Chikungunya is an infection caused by the chikungunya virus. Symptoms include the sudden onset of fever two to four days after exposure. The fever usually lasts two to seven days, while accompanying joint pains typically last weeks or months but sometimes years. The risk of death is a little less than 1 in 1,000; the elderly or those with underlying chronic medical problems are most likely to have severe complications.
The virus is passed to humans by two species of mosquito of the genus Aedes: A. albopictus and A. aegypti. The virus circulates within a number of animals including monkeys, birds, cattle, and rodents.This is in contrast to dengue, for which primates are the only ones affected.
Chikungunya was first reported in 1952, during an outbreak in southern Tanzania. It has now been identified in 60 countries including those in Asia, Africa, Europe, America and others. Listed in the World Health Organization’s R&D Blueprint (2016), the recently established Coalition for Epidemic Preparedness Innovations has it on their agenda to develop a vaccine for Chikungunya, along with other diseases such as MERS, Ebola and others.
Abrupt onset of fever and severe joint pain. There can be other symptoms such as muscle pain, headache, nausea, fatigue and rash – that is, small red spots all over the body. The joint pain can be severe and sometimes prolonged. The disease does not induce immunity by itself and can recur.

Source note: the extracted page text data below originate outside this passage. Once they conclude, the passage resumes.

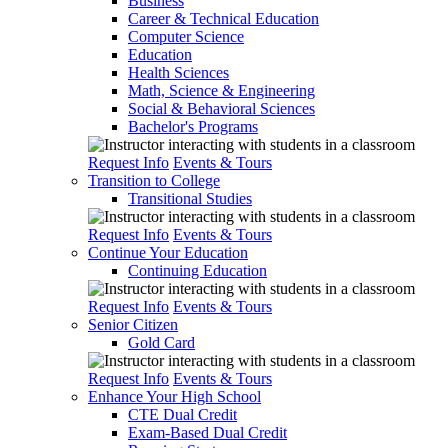
Business
Career & Technical Education
Computer Science
Education
Health Sciences
Math, Science & Engineering
Social & Behavioral Sciences
Bachelor's Programs
Request Info
Events & Tours
Transition to College
Transitional Studies
Request Info
Events & Tours
Continue Your Education
Continuing Education
Request Info
Events & Tours
Senior Citizen
Gold Card
Request Info
Events & Tours
Enhance Your High School
CTE Dual Credit
Exam-Based Dual Credit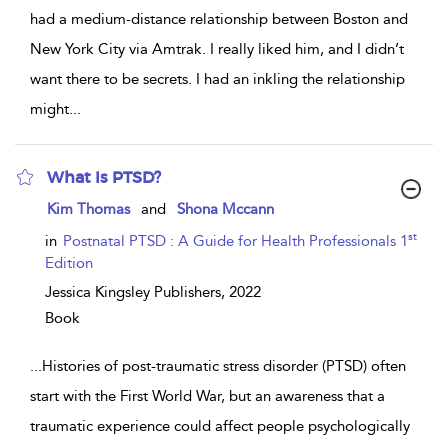
had a medium-distance relationship between Boston and
New York City via Amtrak. I really liked him, and I didn’t
want there to be secrets. I had an inkling the relationship
might
...
What Is PTSD?
show
Kim Thomas
and
Shona Mccann
result
details
st
in
Postnatal PTSD : A Guide for Health Professionals 1
Edition
Jessica Kingsley Publishers,
2022
Book
...
Histories of post-traumatic stress disorder (PTSD) often
start with the First World War, but an awareness that a
traumatic experience could affect people psychologically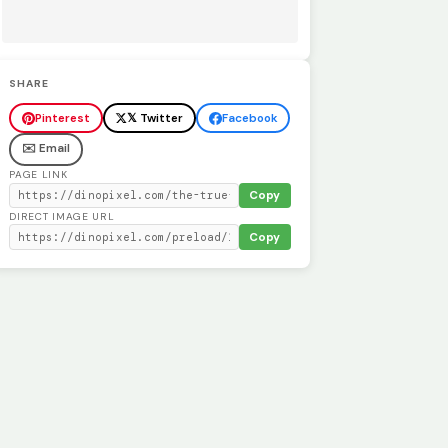
SHARE
Pinterest
𝕏 Twitter
Facebook
✉️ Email
PAGE LINK
Copy
DIRECT IMAGE URL
Copy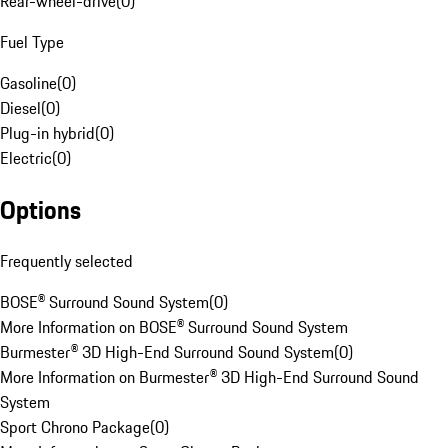
Rear-wheel-drive
(
0
)
Fuel Type
Gasoline
(
0
)
Diesel
(
0
)
Plug-in hybrid
(
0
)
Electric
(
0
)
Options
Frequently selected
BOSE® Surround Sound System
(
0
)
More Information on BOSE® Surround Sound System
Burmester® 3D High-End Surround Sound System
(
0
)
More Information on Burmester® 3D High-End Surround Sound
System
Sport Chrono Package
(
0
)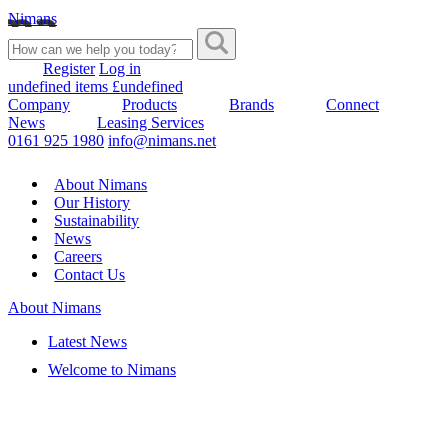
Nimans
Register
Log in
undefined items £undefined
Company
Products
Brands
Connect
News
Leasing Services
0161 925 1980
info@nimans.net
About Nimans
Our History
Sustainability
News
Careers
Contact Us
About Nimans
Latest News
Welcome to Nimans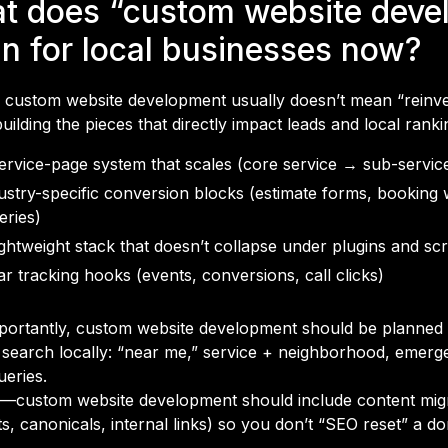
t does “custom website deve
n for local businesses now?
, custom website development usually doesn’t mean “reinven
ilding the pieces that directly impact leads and local ranki
ervice-page system that scales (core service → sub-servi
ustry-specific conversion blocks (estimate forms, booking
leries)
ightweight stack that doesn’t collapse under plugins and scr
ar tracking hooks (events, conversions, call clicks)
portantly, custom website development should be planne
 search locally: “near me,” service + neighborhood, emerg
ueries.
—custom website development should include content migr
ts, canonicals, internal links) so you don’t “SEO reset” a d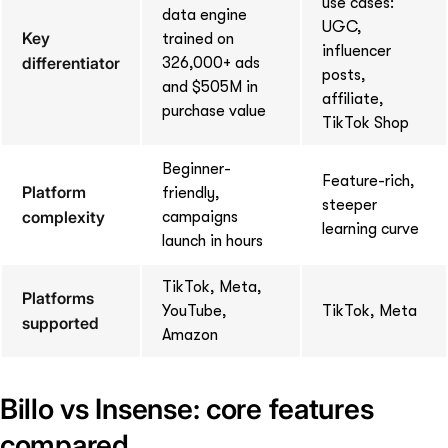
use cases:
data engine
UGC,
Key
trained on
influencer
differentiator
326,000+ ads
posts,
and $505M in
affiliate,
purchase value
TikTok Shop
Beginner-
Feature-rich,
Platform
friendly,
steeper
complexity
campaigns
learning curve
launch in hours
TikTok, Meta,
Platforms
YouTube,
TikTok, Meta
supported
Amazon
Billo vs Insense: core features
compared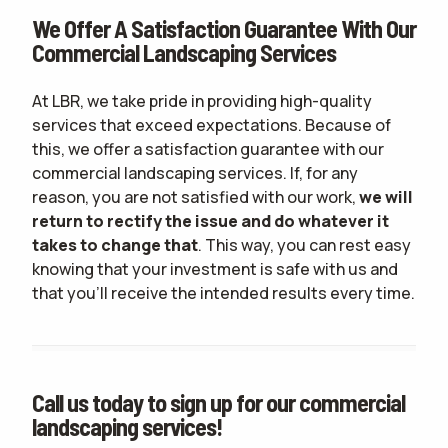
We Offer A Satisfaction Guarantee With Our
Commercial Landscaping Services
At LBR, we take pride in providing high-quality
services that exceed expectations. Because of
this, we offer a satisfaction guarantee with our
commercial landscaping services. If, for any
reason, you are not satisfied with our work,
we will
return to rectify the issue and do whatever it
takes to change that
. This way, you can rest easy
knowing that your investment is safe with us and
that you'll receive the intended results every time.
Call us today to sign up for our commercial
landscaping services!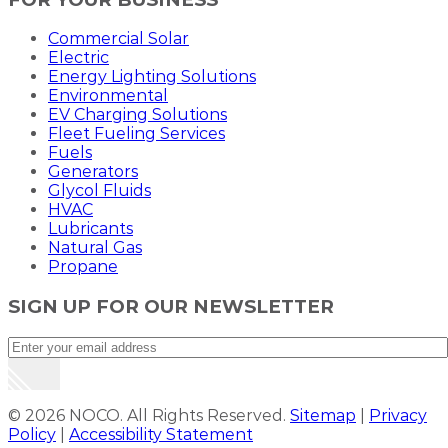
Commercial Solar
Electric
Energy Lighting Solutions
Environmental
EV Charging Solutions
Fleet Fueling Services
Fuels
Generators
Glycol Fluids
HVAC
Lubricants
Natural Gas
Propane
SIGN UP FOR OUR NEWSLETTER
© 2026 NOCO. All Rights Reserved.
Sitemap
|
Privacy
Policy
|
Accessibility Statement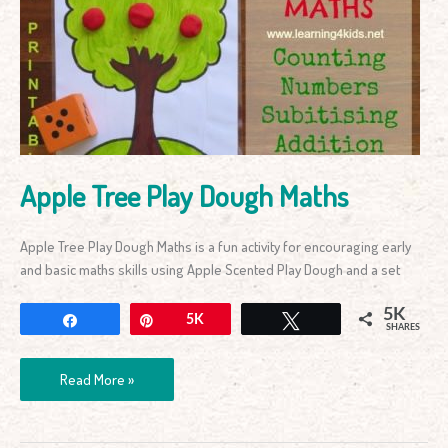
Play
Dough
Maths
Apple Tree Play Dough Maths
Apple Tree Play Dough Maths is a fun activity for encouraging early
and basic maths skills using Apple Scented Play Dough and a set
5K
Share
Pin
5K
Tweet
SHARES
Read More »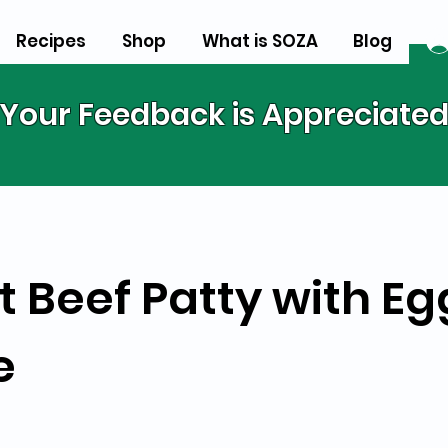
Recipes
Shop
What is SOZA
Blog
Your Feedback is Appreciate
t Beef Patty with E
e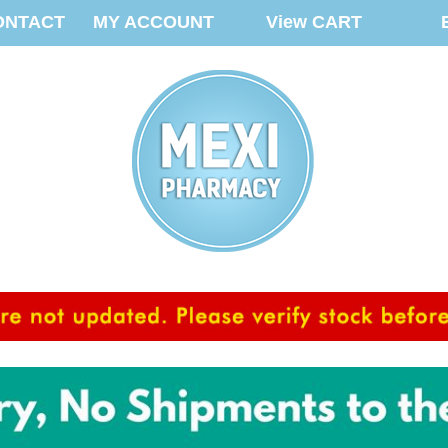
ONTACT
MY ACCOUNT
View CART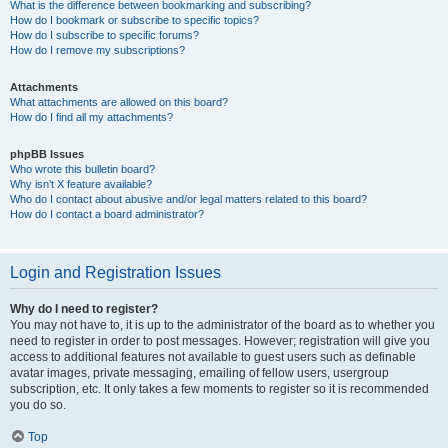
What is the difference between bookmarking and subscribing?
How do I bookmark or subscribe to specific topics?
How do I subscribe to specific forums?
How do I remove my subscriptions?
Attachments
What attachments are allowed on this board?
How do I find all my attachments?
phpBB Issues
Who wrote this bulletin board?
Why isn’t X feature available?
Who do I contact about abusive and/or legal matters related to this board?
How do I contact a board administrator?
Login and Registration Issues
Why do I need to register?
You may not have to, it is up to the administrator of the board as to whether you
need to register in order to post messages. However; registration will give you
access to additional features not available to guest users such as definable
avatar images, private messaging, emailing of fellow users, usergroup
subscription, etc. It only takes a few moments to register so it is recommended
you do so.
Top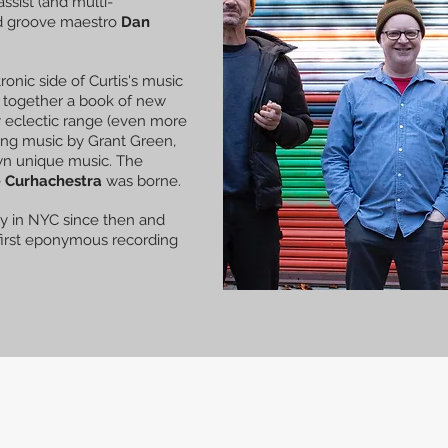
bassist (and multi-
 groove maestro
Dan
ronic side of Curtis's music
t together a book of new
y eclectic range (even more
ding music by Grant Green,
own unique music. The
e
Curhachestra
was borne.
y in NYC since then and
 first eponymous recording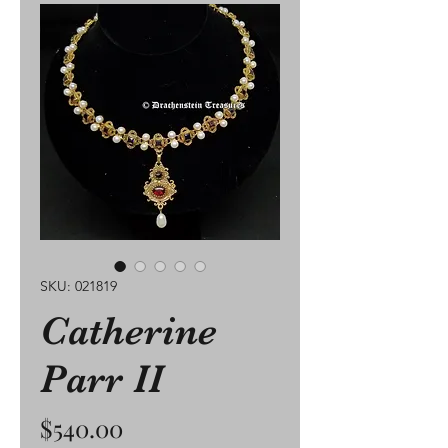
SKU: 021819
Catherine
Parr II
Price
$540.00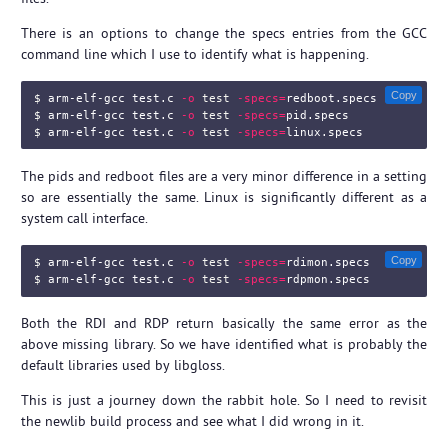
There is an options to change the specs entries from the GCC
command line which I use to identify what is happening.
Copy
$ 
arm-elf-gcc test.c 
-o
test
-specs
=
$ 
arm-elf-gcc test.c 
-o
test
-specs
=
$ 
arm-elf-gcc test.c 
-o
test
-specs
=
The pids and redboot files are a very minor difference in a setting
so are essentially the same. Linux is significantly different as a
system call interface.
Copy
$ 
arm-elf-gcc test.c 
-o
test
-specs
=
$ 
arm-elf-gcc test.c 
-o
test
-specs
=
Both the RDI and RDP return basically the same error as the
above missing library. So we have identified what is probably the
default libraries used by libgloss.
This is just a journey down the rabbit hole. So I need to revisit
the newlib build process and see what I did wrong in it.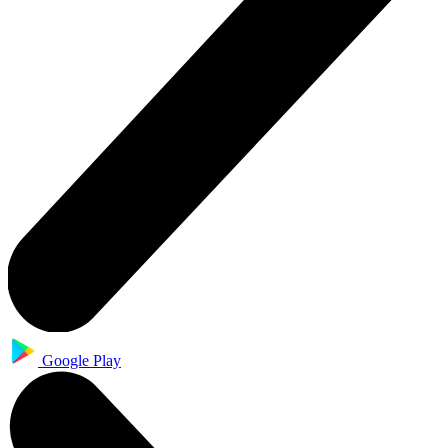
Google Play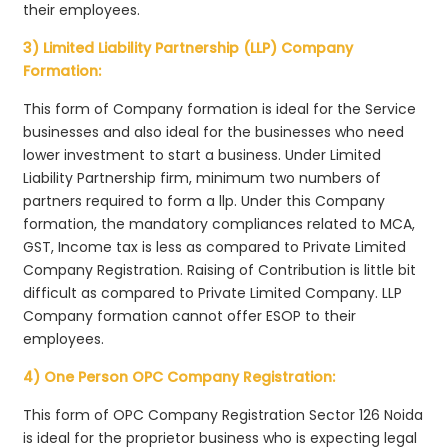
their employees.
3) Limited Liability Partnership (LLP) Company
Formation:
This form of Company formation is ideal for the Service
businesses and also ideal for the businesses who need
lower investment to start a business. Under Limited
Liability Partnership firm, minimum two numbers of
partners required to form a llp. Under this Company
formation, the mandatory compliances related to MCA,
GST, Income tax is less as compared to Private Limited
Company Registration. Raising of Contribution is little bit
difficult as compared to Private Limited Company. LLP
Company formation cannot offer ESOP to their
employees.
4) One Person OPC Company Registration:
This form of OPC Company Registration Sector 126 Noida
is ideal for the proprietor business who is expecting legal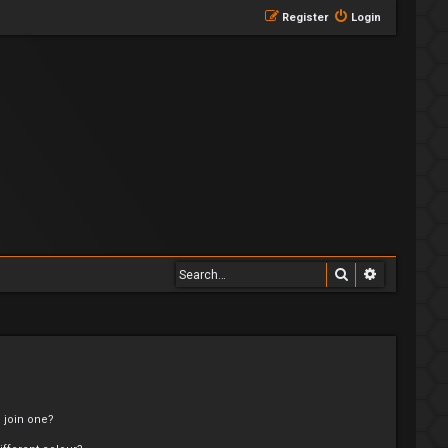
Register
Login
Search
Advanced 
 join one?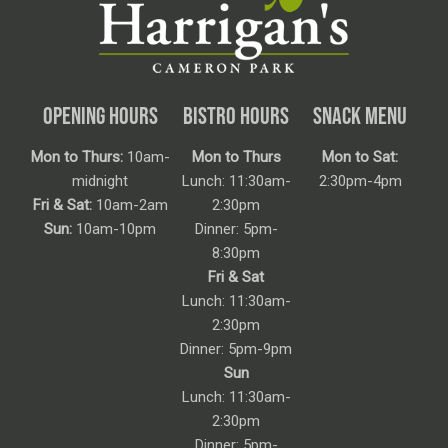
OPENING HOURS
BISTRO HOURS
SNACK MENU
Mon to Thurs:
10am-
Mon to Thurs
Mon to Sat:
midnight
Lunch: 11:30am-
2:30pm-4pm
Fri & Sat:
10am-2am
2:30pm
Sun:
10am-10pm
Dinner: 5pm-
8:30pm
Fri & Sat
Lunch: 11:30am-
2:30pm
Dinner: 5pm-9pm
Sun
Lunch: 11:30am-
2:30pm
Dinner: 5pm-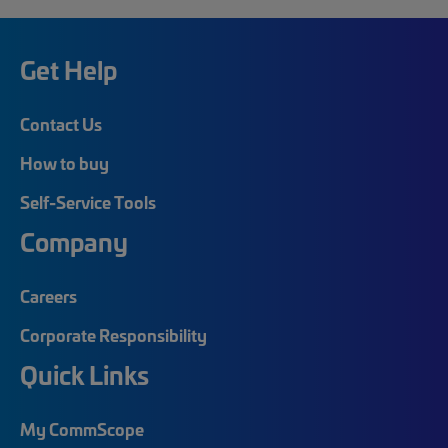
Get Help
Contact Us
How to buy
Self-Service Tools
Company
Careers
Corporate Responsibility
Quick Links
My CommScope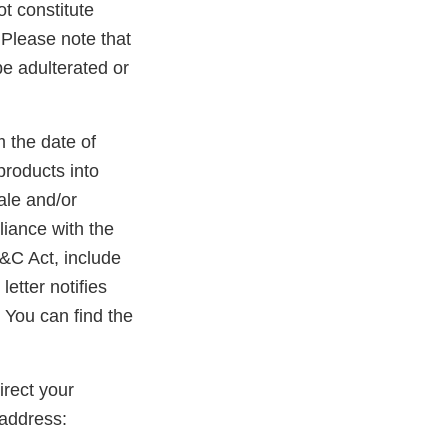
ot constitute
. Please note that
be adulterated or
m the date of
products into
ale and/or
liance with the
D&C Act, include
etter notifies
 You can find the
rect your
address: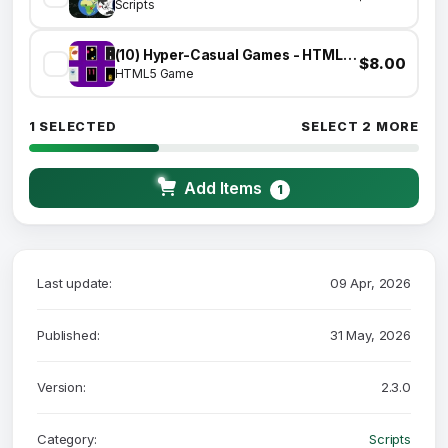
Scripts
(10) Hyper-Casual Games - HTML5 GAME BUNDLE
$8.00
HTML5 Game
1 SELECTED
SELECT 2 MORE
Add Items
1
Last update:
09 Apr, 2026
Published:
31 May, 2026
Version:
2.3.0
Category:
Scripts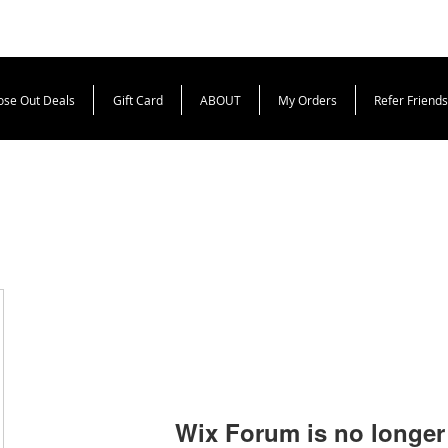
ose Out Deals
Gift Card
ABOUT
My Orders
Refer Friends
Wix Forum is no longer 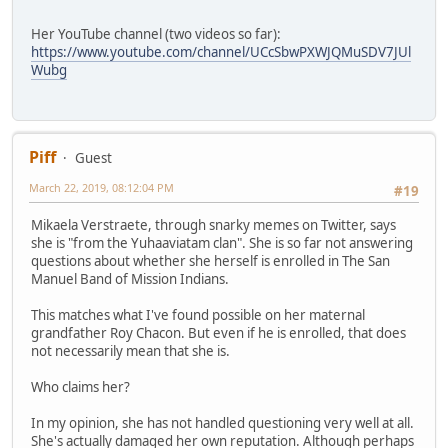
Her YouTube channel (two videos so far):
https://www.youtube.com/channel/UCcSbwPXWJQMuSDV7JUl
Wubg
Piff
Guest
March 22, 2019, 08:12:04 PM
#19
Mikaela Verstraete, through snarky memes on Twitter, says
she is "from the Yuhaaviatam clan". She is so far not answering
questions about whether she herself is enrolled in The San
Manuel Band of Mission Indians.
This matches what I've found possible on her maternal
grandfather Roy Chacon. But even if he is enrolled, that does
not necessarily mean that she is.
Who claims her?
In my opinion, she has not handled questioning very well at all.
She's actually damaged her own reputation. Although perhaps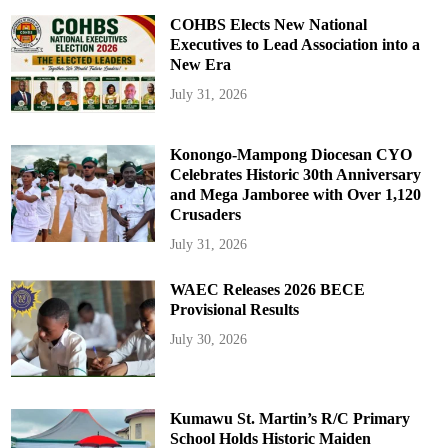
COHBS Elects New National
Executives to Lead Association into a
New Era
July 31, 2026
Konongo-Mampong Diocesan CYO
Celebrates Historic 30th Anniversary
and Mega Jamboree with Over 1,120
Crusaders
July 31, 2026
WAEC Releases 2026 BECE
Provisional Results
July 30, 2026
Kumawu St. Martin’s R/C Primary
School Holds Historic Maiden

IgM titers – a way of measuring the rising level of, or concentration of, antibodies in the blood, which quantifies the body’s response to an active infection – are what are tested in the blood. More specifically, the blood test that doctors ask for is called the RT-PCR (Reverse Transcription Polymerase Chain Reaction) but it may not be available, so doctors test the drop in the number of leucocytes in the blood because of the viral infection.
The blood tests are repeated and a constant watch is kept on the blood count. If it drops, it is better to be under medical observation. At this stage, the doctors’ guidance is crucial.
There is no vaccine for chikungunya. Treatment is mainly symptomatic – such as giving painkillers to relieve the joint pain – using nonsteroidal anti-inflammatory drugs which are not asprin-based. Drugs are mainly analgesics and antipyretics. The patient is advised to take fluids.